Extra-Curricular Activities

  • School Cinema

    For the recreation of officers a movie is screened every week

  • Saddle Club

    The School has a few riding horses for officers interested in riding

  • Quetta Club

    It is not very far from the School and offers all the recreational facilities of indoor and outdoor games

  • Gymnasiums & Sports Grounds

    For the recreation of officers a movie is screened every week


Over the years, the school campus has been vastly expanded in terms of training, administration and recreational facilities with a view to providing ideal environment to the students. All possible facilities available in the campus are within walking distance.

Sufficient residential blocks exist to house the students, besides having well established officers messes, shopping complex, internet cafe, telephone/ telegraph facility and a bank. The architecture of the school presents a tasteful blend of old and new construction which merges well with the surroundings.

Landscaping has been done with great care and the school is proud to have the largest collection of roses in the garrison which adds to its beauty.

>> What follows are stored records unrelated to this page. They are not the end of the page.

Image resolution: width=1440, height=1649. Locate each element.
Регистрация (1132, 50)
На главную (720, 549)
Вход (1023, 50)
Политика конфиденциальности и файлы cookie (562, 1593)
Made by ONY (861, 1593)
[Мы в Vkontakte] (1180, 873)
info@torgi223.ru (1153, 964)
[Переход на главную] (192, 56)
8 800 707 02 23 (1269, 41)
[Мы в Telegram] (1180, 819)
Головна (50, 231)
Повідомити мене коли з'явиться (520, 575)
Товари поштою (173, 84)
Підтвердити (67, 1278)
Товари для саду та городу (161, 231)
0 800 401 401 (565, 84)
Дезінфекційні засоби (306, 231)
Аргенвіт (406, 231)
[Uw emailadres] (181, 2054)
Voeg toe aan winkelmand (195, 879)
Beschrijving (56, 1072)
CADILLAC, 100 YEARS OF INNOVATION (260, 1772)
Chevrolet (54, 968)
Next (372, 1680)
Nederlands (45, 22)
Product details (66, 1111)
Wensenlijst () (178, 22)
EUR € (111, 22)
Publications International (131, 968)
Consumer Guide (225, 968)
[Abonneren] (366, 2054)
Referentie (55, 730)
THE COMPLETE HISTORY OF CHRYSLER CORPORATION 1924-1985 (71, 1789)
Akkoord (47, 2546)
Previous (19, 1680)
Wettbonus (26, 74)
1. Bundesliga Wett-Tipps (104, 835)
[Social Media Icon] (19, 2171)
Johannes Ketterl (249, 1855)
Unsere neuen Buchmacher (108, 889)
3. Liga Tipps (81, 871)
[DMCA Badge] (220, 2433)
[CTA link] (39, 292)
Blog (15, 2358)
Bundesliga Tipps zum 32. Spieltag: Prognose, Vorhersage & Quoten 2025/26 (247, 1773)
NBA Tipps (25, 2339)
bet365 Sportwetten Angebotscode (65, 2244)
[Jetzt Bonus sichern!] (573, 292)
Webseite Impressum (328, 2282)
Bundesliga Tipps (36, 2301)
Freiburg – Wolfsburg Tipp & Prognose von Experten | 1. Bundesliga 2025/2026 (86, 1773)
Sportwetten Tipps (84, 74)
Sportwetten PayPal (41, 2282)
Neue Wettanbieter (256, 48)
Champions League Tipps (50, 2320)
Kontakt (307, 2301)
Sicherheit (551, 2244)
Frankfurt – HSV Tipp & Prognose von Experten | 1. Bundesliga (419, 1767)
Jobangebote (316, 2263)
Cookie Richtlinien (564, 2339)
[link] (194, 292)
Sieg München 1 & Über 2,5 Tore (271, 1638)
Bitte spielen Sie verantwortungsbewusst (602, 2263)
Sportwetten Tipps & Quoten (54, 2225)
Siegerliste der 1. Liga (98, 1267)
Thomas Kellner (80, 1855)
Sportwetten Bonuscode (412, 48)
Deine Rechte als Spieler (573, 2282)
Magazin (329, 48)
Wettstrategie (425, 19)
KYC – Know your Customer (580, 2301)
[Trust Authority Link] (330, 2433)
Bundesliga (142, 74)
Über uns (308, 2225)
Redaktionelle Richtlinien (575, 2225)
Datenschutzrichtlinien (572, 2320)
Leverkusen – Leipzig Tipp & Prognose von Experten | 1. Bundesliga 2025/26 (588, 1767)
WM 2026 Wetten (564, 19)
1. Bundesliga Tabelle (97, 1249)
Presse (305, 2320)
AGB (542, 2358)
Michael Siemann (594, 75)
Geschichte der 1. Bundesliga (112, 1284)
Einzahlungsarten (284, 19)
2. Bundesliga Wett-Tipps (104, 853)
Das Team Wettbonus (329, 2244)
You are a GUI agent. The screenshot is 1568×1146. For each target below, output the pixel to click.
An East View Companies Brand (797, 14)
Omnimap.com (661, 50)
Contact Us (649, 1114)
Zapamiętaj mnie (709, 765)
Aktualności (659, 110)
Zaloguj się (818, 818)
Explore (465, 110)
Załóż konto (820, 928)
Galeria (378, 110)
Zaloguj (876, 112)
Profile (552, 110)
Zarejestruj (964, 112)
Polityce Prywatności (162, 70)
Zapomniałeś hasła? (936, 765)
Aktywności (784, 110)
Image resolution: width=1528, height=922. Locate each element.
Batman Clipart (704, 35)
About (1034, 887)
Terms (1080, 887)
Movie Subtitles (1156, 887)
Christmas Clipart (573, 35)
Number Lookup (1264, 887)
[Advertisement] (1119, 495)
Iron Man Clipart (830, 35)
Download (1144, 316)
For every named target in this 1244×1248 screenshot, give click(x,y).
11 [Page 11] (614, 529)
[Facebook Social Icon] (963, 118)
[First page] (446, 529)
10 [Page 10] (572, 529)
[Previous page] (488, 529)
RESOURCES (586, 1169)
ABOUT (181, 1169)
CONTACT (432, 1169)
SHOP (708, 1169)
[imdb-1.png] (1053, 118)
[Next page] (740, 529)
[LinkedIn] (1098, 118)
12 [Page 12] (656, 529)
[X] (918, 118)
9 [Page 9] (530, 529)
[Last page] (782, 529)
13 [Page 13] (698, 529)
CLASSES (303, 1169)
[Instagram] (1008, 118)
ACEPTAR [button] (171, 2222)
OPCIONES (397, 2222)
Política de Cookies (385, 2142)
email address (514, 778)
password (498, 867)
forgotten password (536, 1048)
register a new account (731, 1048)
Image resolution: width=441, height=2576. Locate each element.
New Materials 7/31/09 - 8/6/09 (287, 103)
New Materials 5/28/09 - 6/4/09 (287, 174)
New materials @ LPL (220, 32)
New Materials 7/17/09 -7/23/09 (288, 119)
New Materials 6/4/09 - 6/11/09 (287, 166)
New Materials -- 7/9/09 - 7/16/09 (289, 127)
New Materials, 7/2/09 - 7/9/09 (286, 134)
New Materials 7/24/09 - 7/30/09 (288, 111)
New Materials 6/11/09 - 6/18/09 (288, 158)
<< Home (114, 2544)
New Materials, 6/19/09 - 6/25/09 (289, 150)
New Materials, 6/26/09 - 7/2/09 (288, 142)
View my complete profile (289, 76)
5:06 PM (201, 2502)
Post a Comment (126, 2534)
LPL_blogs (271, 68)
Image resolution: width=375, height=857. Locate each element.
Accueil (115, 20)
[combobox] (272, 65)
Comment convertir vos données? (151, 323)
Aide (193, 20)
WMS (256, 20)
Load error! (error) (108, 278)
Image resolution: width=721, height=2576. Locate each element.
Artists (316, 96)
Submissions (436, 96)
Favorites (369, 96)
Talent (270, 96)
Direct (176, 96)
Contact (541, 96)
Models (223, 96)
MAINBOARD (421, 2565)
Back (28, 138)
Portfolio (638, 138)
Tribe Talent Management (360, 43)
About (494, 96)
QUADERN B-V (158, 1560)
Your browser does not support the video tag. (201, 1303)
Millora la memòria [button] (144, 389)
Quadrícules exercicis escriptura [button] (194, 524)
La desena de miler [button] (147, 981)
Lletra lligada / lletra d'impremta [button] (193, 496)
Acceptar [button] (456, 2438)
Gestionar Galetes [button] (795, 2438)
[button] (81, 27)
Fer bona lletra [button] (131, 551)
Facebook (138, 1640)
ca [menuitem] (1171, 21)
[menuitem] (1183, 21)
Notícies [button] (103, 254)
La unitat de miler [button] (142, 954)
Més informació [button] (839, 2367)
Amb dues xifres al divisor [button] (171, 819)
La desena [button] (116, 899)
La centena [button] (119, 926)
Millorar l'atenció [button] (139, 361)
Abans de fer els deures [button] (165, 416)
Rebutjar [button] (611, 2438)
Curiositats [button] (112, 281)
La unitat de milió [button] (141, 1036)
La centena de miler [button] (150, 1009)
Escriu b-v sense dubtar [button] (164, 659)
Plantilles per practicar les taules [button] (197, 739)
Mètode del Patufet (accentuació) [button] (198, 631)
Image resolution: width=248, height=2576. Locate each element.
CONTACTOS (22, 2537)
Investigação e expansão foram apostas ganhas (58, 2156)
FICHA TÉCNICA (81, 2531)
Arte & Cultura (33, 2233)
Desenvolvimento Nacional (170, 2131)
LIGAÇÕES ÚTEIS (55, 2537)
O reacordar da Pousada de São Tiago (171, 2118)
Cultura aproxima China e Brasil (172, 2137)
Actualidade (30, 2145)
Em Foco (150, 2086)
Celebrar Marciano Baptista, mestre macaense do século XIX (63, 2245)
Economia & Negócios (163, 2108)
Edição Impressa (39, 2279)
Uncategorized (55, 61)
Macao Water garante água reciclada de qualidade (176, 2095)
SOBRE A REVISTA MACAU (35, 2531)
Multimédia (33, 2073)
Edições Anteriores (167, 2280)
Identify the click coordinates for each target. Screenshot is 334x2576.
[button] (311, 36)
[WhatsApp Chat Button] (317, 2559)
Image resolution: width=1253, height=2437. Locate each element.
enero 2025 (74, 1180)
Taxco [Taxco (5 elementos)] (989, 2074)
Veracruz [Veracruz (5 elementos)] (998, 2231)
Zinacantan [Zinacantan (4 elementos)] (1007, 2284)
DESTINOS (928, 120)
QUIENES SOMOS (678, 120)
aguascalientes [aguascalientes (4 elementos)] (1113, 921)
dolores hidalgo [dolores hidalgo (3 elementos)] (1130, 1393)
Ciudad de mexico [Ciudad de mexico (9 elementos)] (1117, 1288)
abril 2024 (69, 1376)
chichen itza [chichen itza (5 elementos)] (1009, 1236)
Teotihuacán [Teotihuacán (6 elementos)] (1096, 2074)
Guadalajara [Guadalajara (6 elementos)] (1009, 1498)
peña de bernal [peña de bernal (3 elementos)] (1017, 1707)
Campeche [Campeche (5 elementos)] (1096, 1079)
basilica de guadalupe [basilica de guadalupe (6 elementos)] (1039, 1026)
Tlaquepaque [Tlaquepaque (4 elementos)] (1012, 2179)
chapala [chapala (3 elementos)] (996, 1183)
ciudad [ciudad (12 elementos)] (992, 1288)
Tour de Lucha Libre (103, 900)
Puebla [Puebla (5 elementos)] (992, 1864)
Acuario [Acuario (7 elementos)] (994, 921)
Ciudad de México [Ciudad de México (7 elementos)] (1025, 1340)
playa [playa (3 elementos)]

The School recognizes the fact that extra curricular activities are an essential part of a student's life. Therefore, participation in a wide and diversified recreational and social activities is encouraged. A wide range of facilities and equipment for cricket, volleyball, baseball, basketball, tennis, squash, gymnasium and riding are offered.

The School is headed by a Major General. It has an Instructional Wing and School Headquarters. The School Headquarter is headed by Colonel General Staff and has two branches, which are General Staff Branch, Adjutant and Quartermaster Branch. General Staff Branch is headed by a Lieutenant Colonel where as Adjutant and Quartermaster Branch is being looked after by two Lieutenant Colonels. A Brigadier, also the Chief Instructor, commands the Instructional Wing. It has four Divisions and a Research and Development Wing.